Life is filled with challenges and obstacles. It is also filled with smooth sailing and fast lanes. There are just as many highways as there are deadend streets and off-road trails. Sometimes it feels like the road your on has a red light at every intersection. Then suddenly it is smooth sailing and every light turns green as you approach.
It is easy to celebrate the journey when everything is flowing and aligned with ‘the plan’. Yet it is our reactions to the road blocks and rough patches that tend to define us. They can motivate us or strengthens our resolve, send us into a downward spiral, or anything in between.
But how many of these rough patches or detours are the experiences that really shape the long term richness of our lives?
A couple of weeks ago while I was writing one of these weekly blog posts, I typed the lyrics from a song on the page: “Sometimes I thank god for unanswered prayers”. I wasn’t even sure where it came from.., or why I typed it.
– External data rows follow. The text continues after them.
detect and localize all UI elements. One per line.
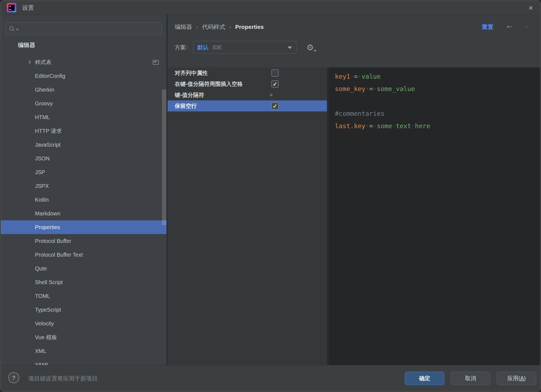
sidebar-item-jsp[interactable]: JSP (1, 165, 166, 179)
ok-button[interactable]: 确定 (405, 372, 444, 385)
apply-button[interactable]: 应用(A) (497, 372, 536, 385)
breadcrumb-separator: › (229, 24, 231, 30)
sidebar-item-protocol-buffer[interactable]: Protocol Buffer (1, 234, 166, 248)
sidebar-item-gherkin[interactable]: Gherkin (1, 83, 166, 97)
sidebar-item-label: Groovy (35, 100, 53, 106)
code-token-value: here (415, 122, 430, 130)
sidebar-item-label: HTML (35, 114, 50, 120)
breadcrumb-code-style[interactable]: 代码样式 (202, 23, 225, 31)
code-line: some_key·=·some_value (335, 83, 540, 95)
main-panel: 编辑器 › 代码样式 › Properties 重置 ← → 方案: 默认 ID… (168, 15, 540, 365)
sidebar-item-label: Kotlin (35, 197, 49, 203)
sidebar-item-yaml[interactable]: YAML (1, 358, 166, 365)
sidebar-item-label: XML (35, 348, 46, 354)
breadcrumb-editor[interactable]: 编辑器 (175, 23, 192, 31)
panel-divider (327, 67, 329, 365)
sidebar: 编辑器 样式表EditorConfigGherkinGroovyHTMLHTTP… (1, 15, 168, 365)
setting-label: 对齐列中属性 (175, 69, 208, 77)
close-icon[interactable]: × (526, 3, 536, 13)
sidebar-item-xml[interactable]: XML (1, 344, 166, 358)
sidebar-item-toml[interactable]: TOML (1, 289, 166, 303)
keep-blank-lines-checkbox[interactable]: ✓ (271, 102, 279, 110)
sidebar-item-label: Gherkin (35, 87, 54, 93)
search-options-caret-icon[interactable] (16, 29, 19, 31)
table-row-insert-space-around-key-value-delimiter[interactable]: 在键-值分隔符周围插入空格✓ (168, 78, 327, 89)
code-token-ws: · (365, 122, 369, 130)
sidebar-item-label: YAML (35, 362, 50, 365)
sidebar-item-markdown[interactable]: Markdown (1, 207, 166, 220)
code-line (335, 95, 540, 108)
insert-space-around-key-value-delimiter-checkbox[interactable]: ✓ (271, 80, 279, 88)
code-token-op: = (369, 85, 373, 92)
code-line: last.key·=·some·text·here (335, 120, 540, 132)
search-box[interactable] (6, 22, 162, 35)
node-preview-icon (153, 60, 159, 65)
code-token-op: = (369, 122, 373, 130)
key-value-delimiter-value[interactable]: = (270, 89, 273, 100)
setting-label: 键-值分隔符 (175, 91, 204, 99)
code-preview: key1·=·valuesome_key·=·some_value#commen… (329, 67, 540, 365)
sidebar-item-jspx[interactable]: JSPX (1, 179, 166, 193)
code-token-value: some_value (377, 85, 415, 92)
sidebar-item-http-requests[interactable]: HTTP 请求 (1, 124, 166, 138)
code-token-ws: · (392, 122, 396, 130)
chevron-right-icon[interactable] (27, 60, 31, 64)
sidebar-item-kotlin[interactable]: Kotlin (1, 193, 166, 207)
window-title: 设置 (22, 4, 34, 12)
search-input[interactable] (21, 26, 158, 32)
sidebar-item-label: TypeScript (35, 307, 61, 313)
setting-label: 保留空行 (175, 102, 197, 110)
scheme-label: 方案: (175, 44, 187, 51)
settings-dialog: IJ 设置 × 编辑器 样式表EditorConfigGherkinGroovy… (1, 1, 540, 391)
code-token-value: some (377, 122, 392, 130)
intellij-logo-icon: IJ (7, 3, 16, 12)
sidebar-section-editor[interactable]: 编辑器 (18, 41, 35, 49)
sidebar-scrollbar[interactable] (162, 90, 166, 225)
sidebar-item-label: HTTP 请求 (35, 128, 62, 134)
breadcrumb: 编辑器 › 代码样式 › Properties (175, 23, 264, 31)
scheme-actions-button[interactable]: ⚙ (307, 43, 314, 52)
code-token-value: value (362, 73, 381, 80)
code-token-ws: · (350, 73, 354, 80)
sidebar-item-label: Vue 模板 (35, 334, 57, 340)
cancel-button[interactable]: 取消 (451, 372, 490, 385)
reset-link[interactable]: 重置 (482, 23, 493, 31)
sidebar-item-label: Protocol Buffer Text (35, 252, 83, 258)
scheme-value-primary: 默认 (198, 44, 209, 51)
table-row-key-value-delimiter[interactable]: 键-值分隔符= (168, 89, 327, 100)
code-token-key: some_key (335, 85, 365, 92)
code-token-key: last.key (335, 122, 365, 130)
chevron-down-icon (314, 50, 316, 52)
chevron-down-icon (288, 46, 292, 49)
breadcrumb-separator: › (196, 24, 198, 30)
sidebar-item-json[interactable]: JSON (1, 152, 166, 165)
sidebar-item-groovy[interactable]: Groovy (1, 97, 166, 110)
sidebar-item-label: Qute (35, 265, 47, 272)
table-row-align-properties-in-column[interactable]: 对齐列中属性 (168, 67, 327, 78)
scheme-select[interactable]: 默认 IDE (193, 41, 297, 54)
search-icon (9, 26, 19, 32)
sidebar-item-properties[interactable]: Properties (1, 220, 166, 234)
forward-arrow-icon: → (522, 21, 530, 30)
sidebar-item-vue-template[interactable]: Vue 模板 (1, 330, 166, 344)
align-properties-in-column-checkbox[interactable] (271, 69, 279, 77)
sidebar-item-typescript[interactable]: TypeScript (1, 303, 166, 317)
help-icon[interactable]: ? (8, 372, 19, 383)
footer-bar: ? 项目级设置将应用于新项目 确定 取消 应用(A) (1, 365, 540, 391)
back-arrow-icon[interactable]: ← (506, 21, 513, 30)
code-token-ws: · (411, 122, 415, 130)
code-token-value: text (396, 122, 411, 130)
content-area: 对齐列中属性在键-值分隔符周围插入空格✓键-值分隔符=保留空行✓ key1·=·… (168, 67, 540, 365)
sidebar-item-shell-script[interactable]: Shell Script (1, 275, 166, 289)
sidebar-item-label: TOML (35, 293, 50, 299)
sidebar-item-javascript[interactable]: JavaScript (1, 138, 166, 152)
sidebar-item-velocity[interactable]: Velocity (1, 317, 166, 330)
table-row-keep-blank-lines[interactable]: 保留空行✓ (168, 100, 327, 111)
sidebar-item-qute[interactable]: Qute (1, 262, 166, 275)
sidebar-item-label: Protocol Buffer (35, 238, 71, 244)
sidebar-item-editorconfig[interactable]: EditorConfig (1, 69, 166, 83)
sidebar-item-stylesheets[interactable]: 样式表 (1, 55, 166, 69)
sidebar-item-html[interactable]: HTML (1, 110, 166, 124)
sidebar-item-protocol-buffer-text[interactable]: Protocol Buffer Text (1, 248, 166, 262)
sidebar-item-label: Shell Script (35, 279, 63, 285)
It wasn’t relevant to what I was writing at the time.
Today it makes sense.
Today is a perfect day to be in awe and wonder of all the things that didn’t go as planned, yet turned out for the best. The decisions and choices that we questioned or doubted that lead to an opportunity that otherwise we would have missed.
I think about the promotions, jobs, relationships, properties or things that at the time I wanted so badly. That I thought without them, life wouldn’t be complete.., or even worse I would never survive! (yeah, I might have had a flair for the dramatic!)
And yet everyone of those experiences were part of the journey. Stepping stones that lead me to where I am now. Part of the beautiful landscape that is the past. I may not have known it then, or when I was in the throws of not getting what I wanted. But each of them is something to be grateful for!
Want to join me? Today lets celebrate the things that didn’t work out!